• [INPUT]:
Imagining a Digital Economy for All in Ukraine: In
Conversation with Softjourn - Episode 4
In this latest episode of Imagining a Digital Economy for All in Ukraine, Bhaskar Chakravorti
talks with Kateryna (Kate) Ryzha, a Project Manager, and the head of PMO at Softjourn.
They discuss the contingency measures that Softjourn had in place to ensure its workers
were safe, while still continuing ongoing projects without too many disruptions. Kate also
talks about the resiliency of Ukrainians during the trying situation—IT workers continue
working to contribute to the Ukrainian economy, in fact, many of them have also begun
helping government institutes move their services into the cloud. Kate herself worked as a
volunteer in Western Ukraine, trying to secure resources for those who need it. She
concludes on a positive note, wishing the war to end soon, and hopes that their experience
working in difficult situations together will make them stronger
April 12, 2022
--
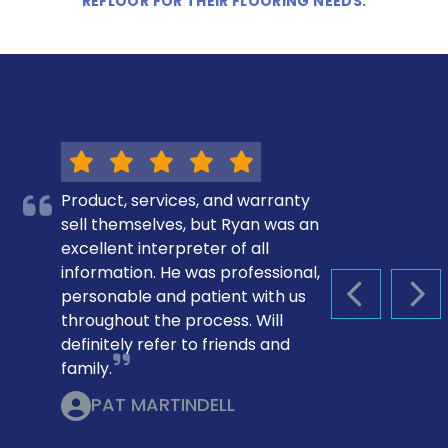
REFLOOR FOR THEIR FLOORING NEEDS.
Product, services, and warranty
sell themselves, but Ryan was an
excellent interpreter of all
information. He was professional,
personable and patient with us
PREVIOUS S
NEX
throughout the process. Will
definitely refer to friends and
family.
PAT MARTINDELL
...
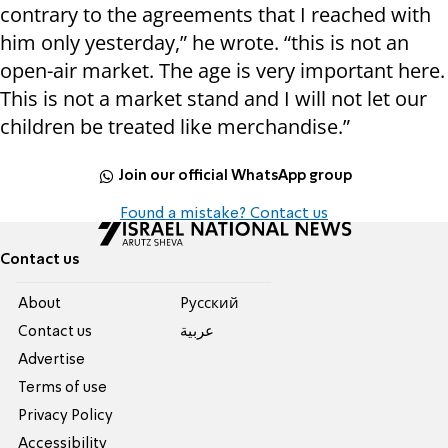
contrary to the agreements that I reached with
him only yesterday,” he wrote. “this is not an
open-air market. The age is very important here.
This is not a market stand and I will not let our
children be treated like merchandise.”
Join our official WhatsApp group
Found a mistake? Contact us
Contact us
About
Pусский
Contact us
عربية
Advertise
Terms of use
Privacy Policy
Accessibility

• [WHAT YOU WILL DO]:
Could you return exactly the lines above from the line with "Imagining a Digital Economy for All in Ukraine: In" to the line with "April 12, 2022", both included, and nothing else?

• [SOLUTION TO THE PROBLEM]:
Imagining a Digital Economy for All in Ukraine: In
Conversation with Softjourn - Episode 4
In this latest episode of Imagining a Digital Economy for All in Ukraine, Bhaskar Chakravorti
talks with Kateryna (Kate) Ryzha, a Project Manager, and the head of PMO at Softjourn.
They discuss the contingency measures that Softjourn had in place to ensure its workers
were safe, while still continuing ongoing projects without too many disruptions. Kate also
talks about the resiliency of Ukrainians during the trying situation—IT workers continue
working to contribute to the Ukrainian economy, in fact, many of them have also begun
helping government institutes move their services into the cloud. Kate herself worked as a
volunteer in Western Ukraine, trying to secure resources for those who need it. She
concludes on a positive note, wishing the war to end soon, and hopes that their experience
working in difficult situations together will make them stronger
April 12, 2022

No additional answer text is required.